Meet the new team member: Ben Batten
Ben Batten joined the group this October as a PhD student. We caught up with him to find out about his previous research and what he does in his spare time.
So Ben, tell us a bit about where you’re from.
I grew up in a small town on the south coast called Lymington. My early life was dominated by sailing and I still love to sail – when I was at Bath University I was captain of their sailing club. We trained at Chew Valley lake nearby and took part in team racing events against other university clubs. I hope to join Imperial’s sailing club when it re-opens, but we did beat them when I was at Bath so I’m not sure how popular I’ll be!
What were you studying in Bath?
I studied for a BSc and MSc in physics. My Master’s dissertation explored the Leidenfrost effect, a phenomenon that occurs when a liquid droplet touches a heat surface that is hotter than the liquid’s boiling point: some of the edge of the droplet creates a layer of vapour between the droplet and the heat surface, and this stops it evaporating immediately. You can see this when you sprinkle water into a hot frying pan: the water droplets jump around the pan on a cushion of vapour instead of evaporating. This phenomenon can be exploited to make droplets propel along a surface, and using a ratchet-type mechanism, even travel uphill. My project explored how surface structures can aid this propulsion. This technology could be used in the engraving of the surface of computer components to carry heat away.

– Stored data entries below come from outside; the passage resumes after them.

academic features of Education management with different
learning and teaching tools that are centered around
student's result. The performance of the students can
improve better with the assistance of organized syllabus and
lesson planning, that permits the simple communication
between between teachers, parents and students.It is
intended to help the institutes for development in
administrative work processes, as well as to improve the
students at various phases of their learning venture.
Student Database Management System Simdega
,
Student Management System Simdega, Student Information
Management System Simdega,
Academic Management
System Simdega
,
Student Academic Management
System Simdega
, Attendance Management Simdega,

That sounds quite different to the work in the SAIL (formerly VAS) group! So how did you become interested in verification systems?
My project required lots of computer modelling, and extensive programming and coding. As I did more coding I became more interested in machine learning and reinforcement learning, and thought it would be really interesting to explore this more.
What will you be working on here?
My project will look at the formal verification of autonomous perception systems. This will require developing rigorous methods to identify weakness in autonomous systems, or in the absence of any weaknesses, to formally verify them. Many tools that have been developed so far are locally robust, which means they can only verify finite sub-sections within a system. We want to scale up these methods to look at global robustness of autonomous perception systems. The benefits are potentially huge, since without guarantees of robustness, this will hold back the widespread adoption of autonomous systems.